The lines to copy run from the one containing "ແຄບຮໍໂມດ ພ້ອມລະບຸວ່າເສັ້ນທາງດິນເຮືອດັ່ງ" through the last line of the listing; copy them exactly and nothing more.
====== PROVIDED INFORMATION ======
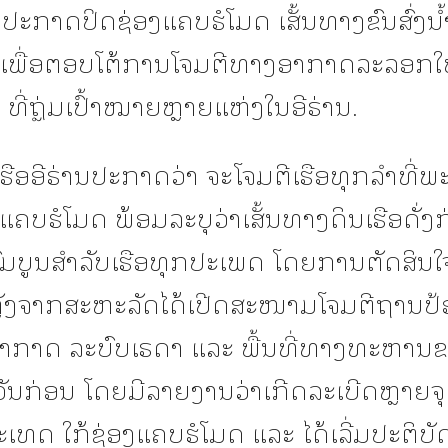
ານປະກາດປິດຊ່ອງແຄບຮໍໂມດ ເສັ້ນທາງຂົນສົ່ງນ້
ເພື່ອຕອບໂຕ້ການໂຈມຕີທາງອາກາດລະລອກ
ທີ່ຖຼ່ມເປົ້າໝາຍຫຼາຍແຫ່ງໃນອີຣ່ານ.
ຮືອອີຣ່ານປະກາດວ່າ ຈະໂຈມຕີເຮືອທຸກລຳທີ່
ແຄບຮໍໂມດ ພ້ອມລະບຸວ່າເສັ້ນທາງດິນເຮືອດັ່ງ
ົມບູນສຳລັບເຮືອທຸກປະເພດ ໂດຍການຕັດສິນໃຈ
ນຫຼັງຈາກສະຫະລັດໄດ້ເປີດສະໜາມໂຈມຕີຖານປ້
ກາດ ລະບົບເຣດາ ແລະ ພື້ນທີ່ທາງທະຫານ
ນວັນກ່ອນ ໂດຍມີລາຍງານວ່າເກີດລະເບີດຫຼາຍ
ະເທດ ໃກ້ຊ່ອງແຄບຮໍໂມດ ແລະ ໄດ້ເລີ່ມປະຕິບ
======
▶ [ANSWER TO THIS TASK]:
ແຄບຮໍໂມດ ພ້ອມລະບຸວ່າເສັ້ນທາງດິນເຮືອດັ່ງ
ົມບູນສຳລັບເຮືອທຸກປະເພດ ໂດຍການຕັດສິນໃຈ
ນຫຼັງຈາກສະຫະລັດໄດ້ເປີດສະໜາມໂຈມຕີຖານປ້
ກາດ ລະບົບເຣດາ ແລະ ພື້ນທີ່ທາງທະຫານ
ນວັນກ່ອນ ໂດຍມີລາຍງານວ່າເກີດລະເບີດຫຼາຍ
ະເທດ ໃກ້ຊ່ອງແຄບຮໍໂມດ ແລະ ໄດ້ເລີ່ມປະຕິບ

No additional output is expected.